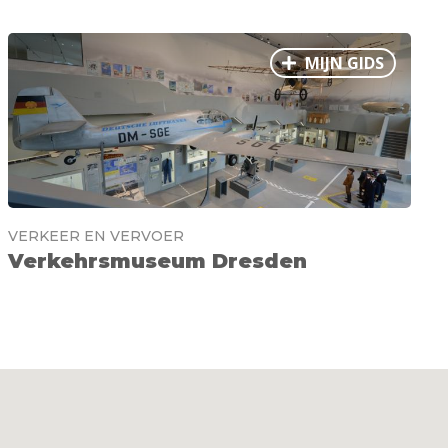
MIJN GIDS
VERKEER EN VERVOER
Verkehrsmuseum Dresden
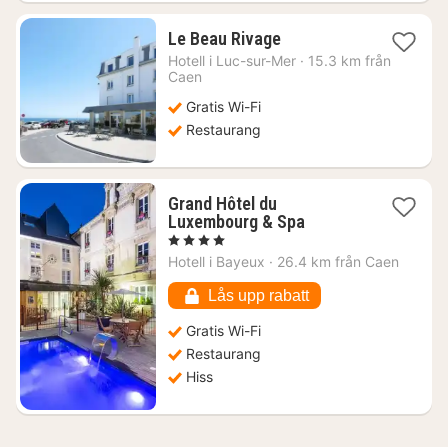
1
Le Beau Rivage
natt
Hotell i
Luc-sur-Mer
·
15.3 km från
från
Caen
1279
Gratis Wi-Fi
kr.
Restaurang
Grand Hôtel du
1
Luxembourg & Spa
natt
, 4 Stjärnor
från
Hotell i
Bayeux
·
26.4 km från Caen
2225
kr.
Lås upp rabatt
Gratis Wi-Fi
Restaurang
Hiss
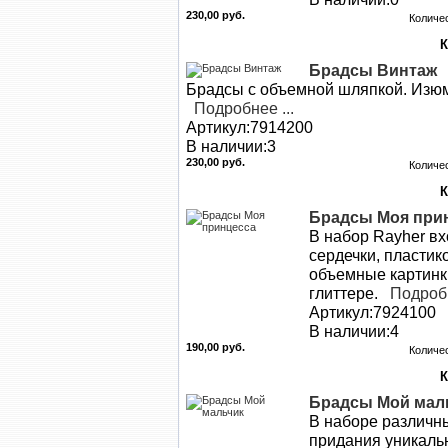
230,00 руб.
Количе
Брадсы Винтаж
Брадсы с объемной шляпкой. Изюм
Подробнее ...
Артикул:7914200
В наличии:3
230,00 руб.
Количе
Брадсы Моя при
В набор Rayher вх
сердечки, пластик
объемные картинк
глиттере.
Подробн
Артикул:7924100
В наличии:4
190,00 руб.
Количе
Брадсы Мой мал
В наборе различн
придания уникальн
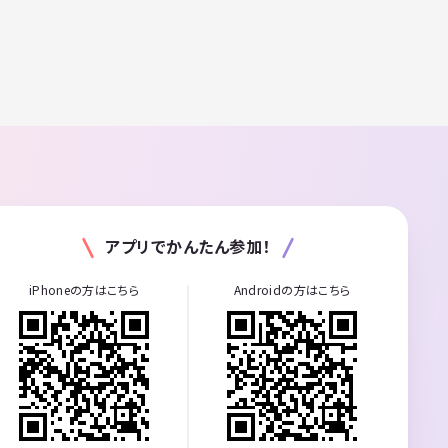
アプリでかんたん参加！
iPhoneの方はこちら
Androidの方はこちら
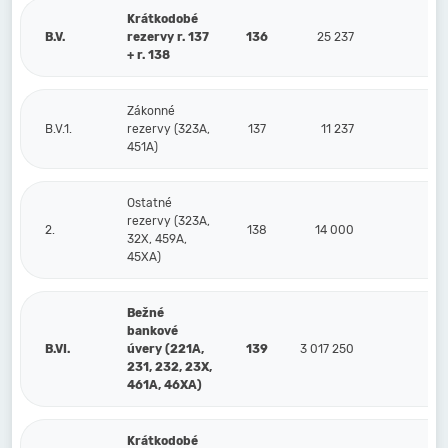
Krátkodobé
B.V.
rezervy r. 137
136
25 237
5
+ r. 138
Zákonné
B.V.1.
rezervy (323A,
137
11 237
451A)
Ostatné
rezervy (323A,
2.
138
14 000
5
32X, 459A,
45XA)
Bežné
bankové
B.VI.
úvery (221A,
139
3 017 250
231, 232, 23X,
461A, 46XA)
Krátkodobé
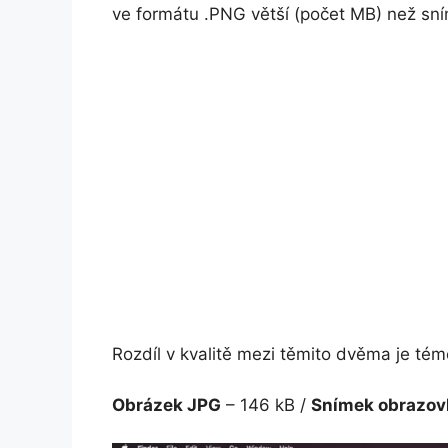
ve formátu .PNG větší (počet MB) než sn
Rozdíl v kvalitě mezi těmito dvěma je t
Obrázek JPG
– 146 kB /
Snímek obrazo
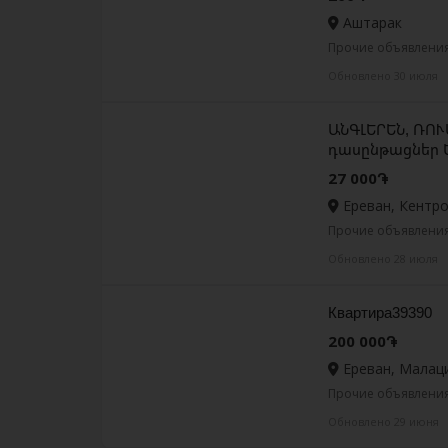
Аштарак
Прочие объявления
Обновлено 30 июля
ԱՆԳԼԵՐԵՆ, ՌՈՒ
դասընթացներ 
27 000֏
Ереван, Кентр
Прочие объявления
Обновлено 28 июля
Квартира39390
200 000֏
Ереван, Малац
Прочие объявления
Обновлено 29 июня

================

▸ **WHAT THE TASK ASKS**: Examine the records and pull out every line where the string "июля" occurs.

▸ **RESULT OF THIS TASK**:
Обновлено 30 июля
Обновлено 28 июля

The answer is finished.